Thank you for formally accepting my answer
Greg
  4 件のコメント
Ekta Prashnani
Ekta Prashnani 2016 年 2 月 17 日
編集済み: Ekta Prashnani 2016 年 2 月 17 日
Thanks for your reply, Greg!
Sorry, I am confused: several online sources seem to suggest that "In training a neural net, the term epoch is used to describe a complete pass through all of the training patterns." (Source: http://www.cse.unsw.edu.au/~billw/mldict.html#epoch )
Some of the experts from Stanford are saying the same thing: "one epoch means that every example has been seen once." (Source: http://cs231n.github.io/neural-networks-3/, Section "Babysitting the learning process" )

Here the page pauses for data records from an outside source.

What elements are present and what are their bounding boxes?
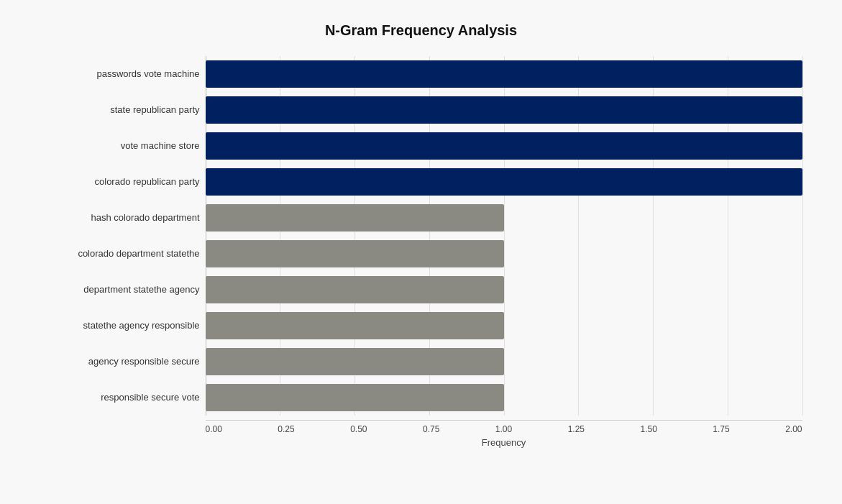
- bar: [206, 96, 802, 124]
- x-axis-label: Frequency: [206, 437, 802, 448]
- bar-row: [206, 308, 802, 344]
- bar: [206, 384, 504, 411]
- bar-row: [206, 272, 802, 308]
- y-label: hash colorado department: [40, 200, 200, 236]
- bar: [206, 204, 504, 232]
- bar-row: [206, 164, 802, 200]
- x-tick: 0.00: [206, 424, 222, 434]
- y-label: vote machine store: [40, 128, 200, 164]
- x-tick: 1.75: [713, 424, 729, 434]
- chart-title: N-Gram Frequency Analysis: [40, 22, 802, 39]
- y-label: statethe agency responsible: [40, 308, 200, 344]
- x-axis: 0.000.250.500.751.001.251.501.752.00 Fre…: [206, 420, 802, 448]
- y-label: state republican party: [40, 92, 200, 128]
- bar: [206, 276, 504, 303]
- x-tick: 0.25: [278, 424, 294, 434]
- x-tick: 0.75: [423, 424, 439, 434]
- bar: [206, 348, 504, 375]
- y-label: department statethe agency: [40, 272, 200, 308]
- bar-row: [206, 380, 802, 416]
- grid-line: [802, 56, 803, 416]
- y-label: colorado department statethe: [40, 236, 200, 272]
- bar-row: [206, 56, 802, 92]
- y-label: responsible secure vote: [40, 380, 200, 416]
- chart-container: N-Gram Frequency Analysis passwords vote…: [26, 8, 817, 497]
- x-tick: 1.00: [495, 424, 512, 434]
- bar-row: [206, 200, 802, 236]
- y-label: passwords vote machine: [40, 56, 200, 92]
- bar: [206, 60, 802, 88]
- bar: [206, 132, 802, 160]
- x-tick: 0.50: [350, 424, 367, 434]
- bar: [206, 168, 802, 196]
- bars-container: [206, 56, 802, 416]
- y-axis-labels: passwords vote machinestate republican p…: [40, 56, 206, 416]
- bar-row: [206, 344, 802, 380]
- x-ticks: 0.000.250.500.751.001.251.501.752.00: [206, 424, 802, 434]
- x-tick: 2.00: [785, 424, 802, 434]
- y-label: agency responsible secure: [40, 344, 200, 380]
- y-label: colorado republican party: [40, 164, 200, 200]
- bar: [206, 240, 504, 267]
- bar-row: [206, 128, 802, 164]
- bar: [206, 312, 504, 339]
- x-tick: 1.25: [568, 424, 585, 434]
- x-tick: 1.50: [640, 424, 656, 434]
- bars-panel: [206, 56, 802, 416]
- bar-row: [206, 236, 802, 272]
- bar-row: [206, 92, 802, 128]
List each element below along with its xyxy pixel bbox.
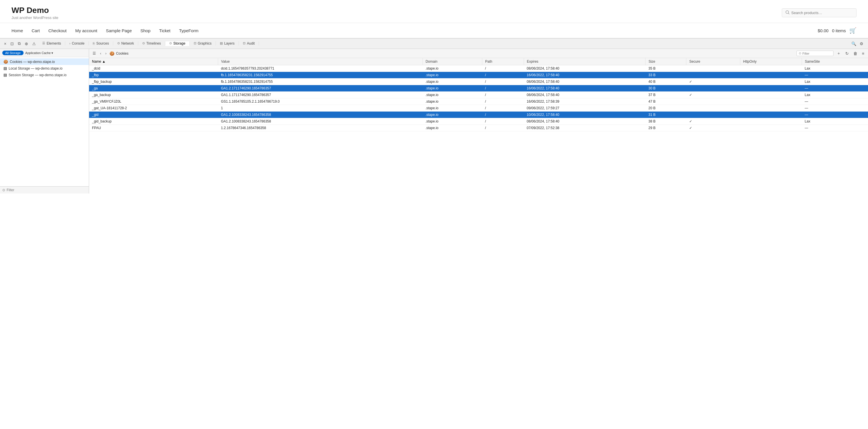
dock-button[interactable]: ⧉: [16, 40, 23, 47]
tab-network-label: Network: [121, 41, 134, 45]
forward-button[interactable]: ›: [104, 51, 107, 56]
search-icon: [785, 10, 789, 15]
app-cache-label: Application Cache: [25, 51, 51, 55]
layers-tab-icon: ▤: [220, 41, 223, 45]
table-row[interactable]: _fbpfb.1.1654786358231.1582914755.stape.…: [89, 72, 868, 79]
devtools-sidebar: All Storage Application Cache ▾ 🍪 Cookie…: [0, 49, 89, 193]
col-expires[interactable]: Expires: [524, 58, 646, 65]
settings-devtools-button[interactable]: ⚙: [859, 40, 865, 47]
search-box[interactable]: [782, 8, 857, 17]
add-cookie-button[interactable]: ＋: [835, 50, 842, 57]
table-row[interactable]: FPAU1.2.1678647346.1654786358.stape.io/0…: [89, 125, 868, 131]
col-httponly[interactable]: HttpOnly: [740, 58, 802, 65]
table-header-row: Name ▲ Value Domain Path Expires Size Se…: [89, 58, 868, 65]
delete-cookie-button[interactable]: 🗑: [852, 51, 859, 56]
tab-network[interactable]: ⊙ Network: [113, 41, 138, 45]
nav-shop[interactable]: Shop: [141, 28, 151, 33]
nav-ticket[interactable]: Ticket: [159, 28, 170, 33]
cookie-table-body: _dciddcid.1.1654786357793.202438771.stap…: [89, 65, 868, 131]
filter-search-icon: ⊙: [799, 52, 801, 55]
tab-elements-label: Elements: [46, 41, 61, 45]
nav-my-account[interactable]: My account: [75, 28, 97, 33]
elements-tab-icon: ☰: [42, 41, 45, 45]
timelines-tab-icon: ⊙: [142, 41, 145, 45]
cookies-main-panel: ☰ ‹ › 🍪 Cookies ⊙ ＋ ↻ 🗑 ≡ Name ▲: [89, 49, 868, 193]
tab-layers-label: Layers: [224, 41, 235, 45]
table-row[interactable]: _ga_backupGA1.1.1711746290.1654786357.st…: [89, 92, 868, 98]
sidebar-toggle-button[interactable]: ☰: [91, 51, 97, 56]
refresh-button[interactable]: ↻: [844, 51, 850, 56]
col-name[interactable]: Name ▲: [89, 58, 218, 65]
cookies-panel-title: Cookies: [116, 52, 128, 56]
sidebar-tree: 🍪 Cookies — wp-demo.stape.io ▤ Local Sto…: [0, 57, 89, 186]
tab-storage[interactable]: ⊙ Storage: [165, 41, 190, 46]
tab-console[interactable]: › Console: [65, 41, 89, 45]
application-cache-button[interactable]: Application Cache ▾: [25, 51, 54, 55]
network-tab-icon: ⊙: [117, 41, 120, 45]
sidebar-item-cookies[interactable]: 🍪 Cookies — wp-demo.stape.io: [0, 58, 89, 65]
all-storage-button[interactable]: All Storage: [2, 51, 24, 55]
site-title-area: WP Demo Just another WordPress site: [11, 6, 58, 20]
cookies-table: Name ▲ Value Domain Path Expires Size Se…: [89, 58, 868, 131]
chevron-down-icon: ▾: [52, 51, 53, 55]
table-row[interactable]: _dciddcid.1.1654786357793.202438771.stap…: [89, 65, 868, 72]
tab-timelines-label: Timelines: [146, 41, 161, 45]
cookies-panel-icon: 🍪: [110, 51, 114, 56]
tab-timelines[interactable]: ⊙ Timelines: [138, 41, 165, 45]
table-row[interactable]: _ga_VM9YCFJZ0LGS1.1.1654785105.2.1.16547…: [89, 98, 868, 105]
svg-line-1: [788, 13, 789, 14]
close-button[interactable]: ×: [2, 40, 8, 47]
console-tab-icon: ›: [69, 42, 70, 45]
tab-audit-label: Audit: [247, 41, 255, 45]
storage-tab-icon: ⊙: [169, 41, 172, 45]
session-storage-icon: ▤: [3, 73, 7, 77]
split-button[interactable]: ⊡: [9, 40, 16, 47]
back-button[interactable]: ‹: [99, 51, 102, 56]
filter-icon: ⊙: [2, 188, 5, 192]
search-input[interactable]: [791, 11, 853, 15]
tab-graphics[interactable]: ⊡ Graphics: [190, 41, 216, 45]
audit-tab-icon: ⊡: [243, 41, 245, 45]
devtools-right-icons: 🔍 ⚙: [850, 40, 866, 47]
table-row[interactable]: _gidGA1.2.1008338243.1654786358.stape.io…: [89, 112, 868, 118]
tab-graphics-label: Graphics: [198, 41, 212, 45]
col-value[interactable]: Value: [218, 58, 423, 65]
graphics-tab-icon: ⊡: [194, 41, 196, 45]
col-secure[interactable]: Secure: [686, 58, 740, 65]
nav-typeform[interactable]: TypeForm: [179, 28, 198, 33]
devtools-panel: × ⊡ ⧉ ⊕ ⚠ ☰ Elements › Console ⎘ Sources…: [0, 38, 868, 193]
website-header: WP Demo Just another WordPress site: [0, 0, 868, 23]
inspect-button[interactable]: ⊕: [23, 40, 30, 47]
nav-cart[interactable]: Cart: [32, 28, 40, 33]
more-options-button[interactable]: ≡: [861, 51, 866, 56]
cookies-icon: 🍪: [3, 60, 8, 64]
cart-icon[interactable]: 🛒: [849, 27, 857, 34]
nav-right: $0.00 0 items 🛒: [818, 27, 857, 34]
sidebar-item-session-storage[interactable]: ▤ Session Storage — wp-demo.stape.io: [0, 71, 89, 78]
cart-price: $0.00: [818, 28, 829, 33]
table-row[interactable]: _gaGA1.2.1711746290.1654786357.stape.io/…: [89, 85, 868, 92]
tab-layers[interactable]: ▤ Layers: [216, 41, 239, 45]
col-size[interactable]: Size: [646, 58, 686, 65]
sidebar-item-local-storage[interactable]: ▤ Local Storage — wp-demo.stape.io: [0, 65, 89, 71]
cookies-filter-box[interactable]: ⊙: [797, 51, 834, 56]
site-title: WP Demo: [11, 6, 58, 15]
table-row[interactable]: _gid_backupGA1.2.1008338243.1654786358.s…: [89, 118, 868, 125]
cookies-toolbar: ☰ ‹ › 🍪 Cookies ⊙ ＋ ↻ 🗑 ≡: [89, 49, 868, 58]
table-row[interactable]: _fbp_backupfb.1.1654786358231.1582914755…: [89, 79, 868, 85]
nav-home[interactable]: Home: [11, 28, 23, 33]
col-domain[interactable]: Domain: [423, 58, 482, 65]
search-devtools-button[interactable]: 🔍: [850, 40, 857, 47]
warning-button[interactable]: ⚠: [30, 40, 38, 47]
tab-sources[interactable]: ⎘ Sources: [89, 41, 113, 45]
nav-sample-page[interactable]: Sample Page: [106, 28, 132, 33]
cookies-filter-input[interactable]: [803, 52, 831, 55]
col-path[interactable]: Path: [482, 58, 524, 65]
tab-elements[interactable]: ☰ Elements: [38, 41, 65, 45]
table-row[interactable]: _gat_UA-181411728-21.stape.io/09/06/2022…: [89, 105, 868, 112]
col-samesite[interactable]: SameSite: [802, 58, 868, 65]
nav-checkout[interactable]: Checkout: [48, 28, 66, 33]
devtools-toolbar: × ⊡ ⧉ ⊕ ⚠ ☰ Elements › Console ⎘ Sources…: [0, 38, 868, 49]
cookie-table-wrapper: Name ▲ Value Domain Path Expires Size Se…: [89, 58, 868, 193]
tab-audit[interactable]: ⊡ Audit: [239, 41, 259, 45]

Am I missing something in interpreting the text in the above sources? Or maybe the manner in which the epoch is defined in different in matlab?
I may be wrong, but I think the confusion here is in the difference between an epoch and an iteration. An iteration is completed every time the network parameters are updated (be it using the entire training data or mini batches of the training data). An epoch is completed when the network has passed through the entire training data once. (Source: http://deeplearning4j.org/glossary.html, please scroll down to "Epoch vs. Iteration" section)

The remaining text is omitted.